BEGIN

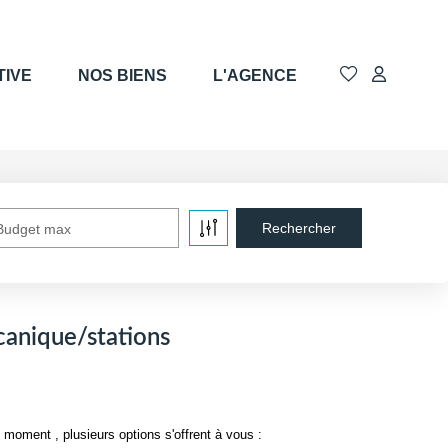
TIVE
NOS BIENS
L'AGENCE
Budget max
canique/stations
oment , plusieurs options s'offrent à vous :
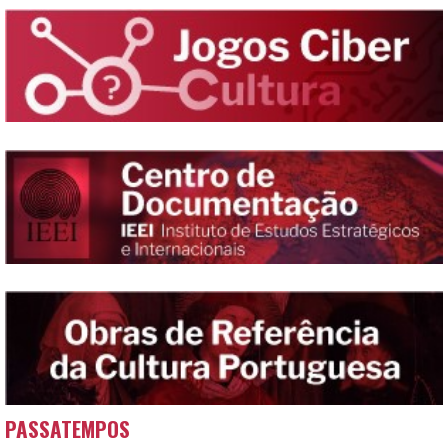
PASSATEMPOS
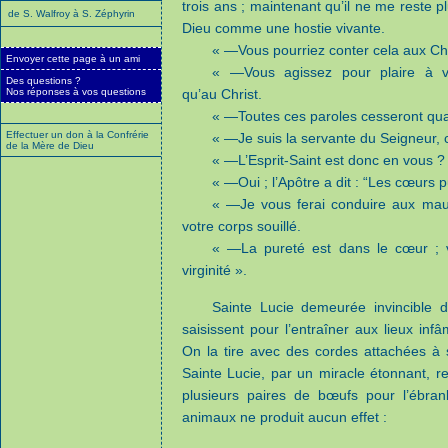
trois ans ; maintenant qu’il ne me reste p
de S. Walfroy à S. Zéphyrin
Dieu comme une hostie vivante.
« —Vous pourriez conter cela aux Chré
Envoyer cette page à un ami
« —Vous agissez pour plaire à vo
Des questions ?
qu’au Christ.
Nos réponses à vos questions
« —Toutes ces paroles cesseront qua
Effectuer un don à la Confrérie
« —Je suis la servante du Seigneur, 
de la Mère de Dieu
« —L’Esprit-Saint est donc en vous ?
« —Oui ; l’Apôtre a dit : “Les cœurs p
« —Je vous ferai conduire aux mauv
votre corps souillé.
« —La pureté est dans le cœur ; 
virginité ».
Sainte Lucie demeurée invincible 
saisissent pour l’entraîner aux lieux infâ
On la tire avec des cordes attachées à
Sainte Lucie, par un miracle étonnant, r
plusieurs paires de bœufs pour l’ébran
animaux ne produit aucun effet :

END

▸ What the task asks
Search term "questions": return each line of the data that contains it.

▸ Finished task
Des questions ?
Nos réponses à vos questions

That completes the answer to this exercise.